The public relations function seems to have been disseminated throughout society, though seldom with the charm that would make it viable. I brace myself to be contradicted by official spokesmen for Messrs Bata, Florsheim, Adidas, Richlee, Clarks, Conker, Berluti, and Birkenstock, even before I have begun.

But begin I must, now that half the column is written. I had, until quite recently, three pairs of shoes (not counting a pair of serious hiking clod-hoppers) -- one good, and two evil. At this moment I have one good, one evil, and one recently discarded.

The good pair were purchased nearly thirty years ago, in England, for what seemed a small fortune, and have since been rebuilt twice by very capable and proud independent cobblers (once in Seoul, and once in Toronto).
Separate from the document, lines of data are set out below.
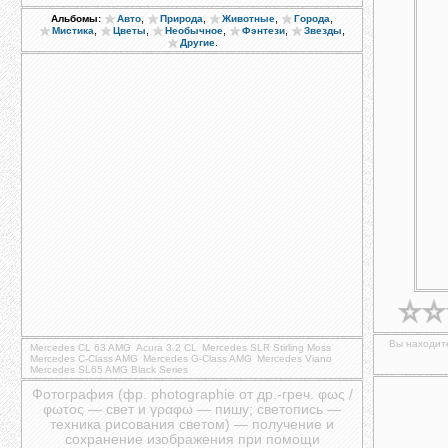
,
,
,
,
Альбомы:
Авто
Природа
Животные
Города
,
,
,
,
,
Мистика
Цветы
Необычное
Фэнтези
Звезды
.
Другие
Вы находите
Mercedes CL 63 AMG
Acura 3.2 CL
Mercedes SLR Stirling Moss
Mercedes C-Class AMG
Mercedes G-Class AMG
Mercedes Viano
Mercedes SL65 AMG Black Series
Фотография (фр. photographie от др.-греч. φως /
φωτος — свет и γραφω — пишу; светопись —
техника рисования светом) — получение и
сохранение изображения при помощи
But that pair is currently unusable until rebuilt again.

The surviving, evil pair had hardly been used, but is now beginning to disintegrate after several weeks of daily employment. I estimate the maximum life expectancy for a pair of shoes, available in the present market, at any price between $50 on sale and $200 not on sale, to be one year -- given a wearer like me who walks at least two miles a day, sometimes five or more. That would be a tread life of under 1000 miles.

Whereas, I have had at least 5,000, and possibly 10,000 miles between rebuildings, from my good pair of shoes -- the name of whose manufacturer is long since obliterated and forgotten. From which I deduce that it is, in fact, possible to make shoes well.

I bought them on Jermyn Street in London, or somewhere around Piccadilly -- they were very conservative brown oxfords, and the one demand I made of the salesman was, “I want a pair of shoes that will last me the rest of my life.” He said these would, and he didn’t flinch. Nor did his eyes wander. The price suggested he might not be kidding. I resolved to believe him, and my trust was rewarded.

In the intervening time, whole years have gone by in which they were my only pair of shoes. And more than a dozen other pairs have come and gone, all of them finally battered beyond recognition, but unlike these, irreparable.

What is wrong with our "postmodern" world? We have now received the experience of thousands of years of shoe-making craftsmanship, plus all the advantages of high technology. Why can't we have decent shoes?

When I raised this pressing topic among my intimate companions last week, I was told, “Why would a shoemaker make a shoe that will last thirty years, when he could make you thirty pairs of shoes that will last one year each? Why would he want to put himself on such an extended holiday?”

Another noted, albeit drolly, that, “With quickly changing fashions, you might as well have disposable shoes.”

You might as well go discalced. No philosophical man could possibly agree with either of these libertarian views. (I won’t speak for the women.) The people at large should rise up. Is no one outraged?